HomeArticle

OpenAI test claims GPT-5 comparable to experts

36氪的朋友们2025-09-26 09:26
OpenAI launches GDPval benchmark, GPT-5 and Claude Opus 4.1 approach expert level.

OpenAI stated that its GPT - 5 model and Claude Opus 4.1 from its competitor Anthropic "are already approaching the work quality of industry experts."

On Thursday (September 25th, local time), artificial intelligence (AI) research company OpenAI released a new benchmark test to compare the performance of its AI models with that of professionals in various industries.

This test, named GDPval, is a preliminary attempt to assess how close OpenAI's systems are to surpassing humans in economically valuable work, which is a key part of OpenAI's development of artificial general intelligence (AGI).

OpenAI said on Thursday that its GPT - 5 model and Claude Opus 4.1 from its competitor Anthropic "are already approaching the work quality of industry experts."
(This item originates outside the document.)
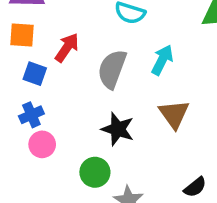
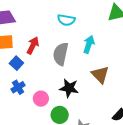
blue square: (35, 74) -> (16, 63), turned 32
pink circle: (42, 144) -> (41, 99), moved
This doesn't mean that OpenAI's models will immediately replace human jobs. Although some CEOs predict that AI will replace humans within a few years, OpenAI admits that GDPval currently only covers a limited portion of the actual tasks in people's jobs. However, it is one of the latest ways for the company to measure AI's progress towards this milestone.

GDPval is based on the nine industries that contribute the most to the US GDP, including healthcare, finance, manufacturing, and government. The test covers 44 occupations, ranging from software engineers to nurses and journalists.

In the first version, GDPval - v0, OpenAI invited senior professionals to compare the reports generated by AI with the work of other professionals and select the better one.

For example, one task required investment bankers to create a competitive landscape analysis for the "last - mile delivery industry" and compare it with the report generated by AI. OpenAI then calculated the average "win rate" of the AI model against human reports across all 44 occupations.

The results showed that GPT - 5 - high (the high - computing - power version of GPT - 5) was rated as better than or equal to industry experts in 40.6% of the cases.

Anthropic's Claude Opus 4.1 model was rated as not inferior to industry experts in 49% of the tasks, outperforming OpenAI's model.

OpenAI explained that the reason Claude scored higher is partly because it tends to generate more aesthetically pleasing charts rather than having purely superior performance.

It should be noted that the work of most occupations involves much more than just submitting research reports, which is all that GDPval - v0 tests. OpenAI acknowledges this and plans to develop more comprehensive tests in the future, covering more industries and interactive work processes.

Nevertheless, OpenAI still believes that the progress of GDPval is of great significance.

Aaron Chatterji, the chief economist at OpenAI, said in an interview that the test results of GDPval indicate that people in these positions can use AI models to save time and focus on more meaningful work.

"As the models have become quite good at certain things, as their capabilities improve, people can increasingly delegate some work to the models and do potentially more valuable things," Chatterji said.

Tejal Patwardhan, the head of evaluation at OpenAI, said that she is encouraged by the progress rate of GDPval.

Patwardhan pointed out that the GPT - 4o model, released about 15 months ago, only scored 13.7% (winning or tying with humans), while the performance of GPT - 5 has almost tripled. She expects this trend to continue.

This article is from the WeChat official account "Science and Technology Innovation Board Daily." Author: Xia Junxiong. Republished by 36Kr with authorization.